Aux termes de la présente décision, l’Autorité de la concurrence sanctionne le Syndicat national des distributeurs spécialisés de produits biologiques (Synadis Bio) ainsi que Greenweez, Les Comptoirs de la Bio et ITM Entreprises, pour avoir participé à une entente unique, complexe et continue ayant pour objet la répartition des marques des fournisseurs de produits alimentaires issus de l’agriculture biologique (ci-après « produits bio ») entre les canaux de distribution que constituent les grandes surfaces spécialisées (ci-après « GSS ») et les grandes surfaces à dominante alimentaire dites généralistes ou conventionnelles (ci-après « GSA »).
Dans le cadre de réunions de son conseil d’administration, puis par l’adoption d’un règlement intérieur adopté en 2018, le Synadis Bio a mis en place une stratégie collective visant à empêcher la commercialisation des mêmes marques de produits bio au sein des circuits GSS et GSA. Cette stratégie avait pour finalité, d’éviter une comparabilité des produits et des prix entre ces deux circuits, laquelle aurait été susceptible d’entraîner une baisse généralisée des prix au détriment des acteurs de la GSS.
Cette entente s’est prolongée pendant plus de sept ans dans un contexte de forte croissance de l’offre de produits bio au sein des GSA, devenues, dès 2016, le principal canal de distribution de ces produits.
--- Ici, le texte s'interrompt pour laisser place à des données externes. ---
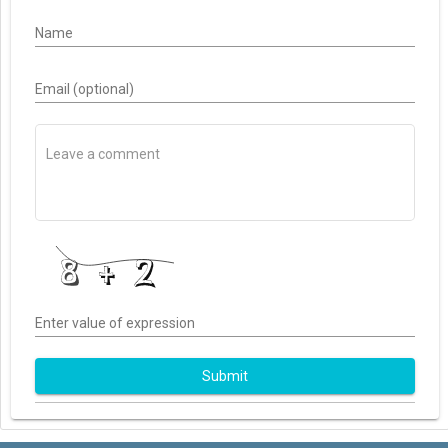
Name
Email (optional)
Enter value of expression
Submit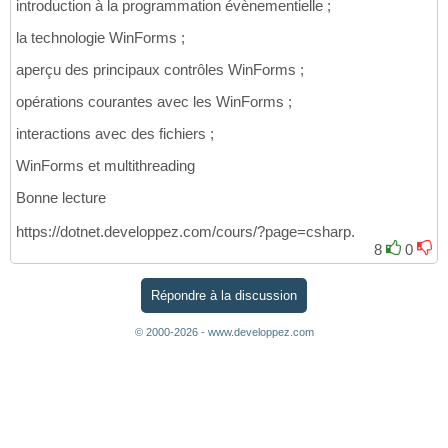
introduction à la programmation évènementielle ;
la technologie WinForms ;
aperçu des principaux contrôles WinForms ;
opérations courantes avec les WinForms ;
interactions avec des fichiers ;
WinForms et multithreading
Bonne lecture
https://dotnet.developpez.com/cours/?page=csharp.
8
0
Répondre à la discussion
© 2000-2026 - www.developpez.com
Les sociétés Greenweez, Les Comptoirs de la Bio et ITM Entreprises ont également participé ponctuellement aux pratiques dans le cadre des demandes d’adhésion au syndicat des deux premières en affirmant notamment vouloir se conformer aux « codes de la bio ».
Par sa nature même, une telle pratique de répartition des marques est susceptible de restreindre la concurrence entre canaux de distribution en limitant la comparabilité des offres et en atténuant la pression concurrentielle exercée par les GSA sur les GSS. En invitant ses membres à harmoniser leur politique commerciale sur un paramètre relevant du libre jeu de la concurrence, le Synadis Bio est intervenu sur le marché, excédant ainsi sa mission de défense des intérêts de la profession.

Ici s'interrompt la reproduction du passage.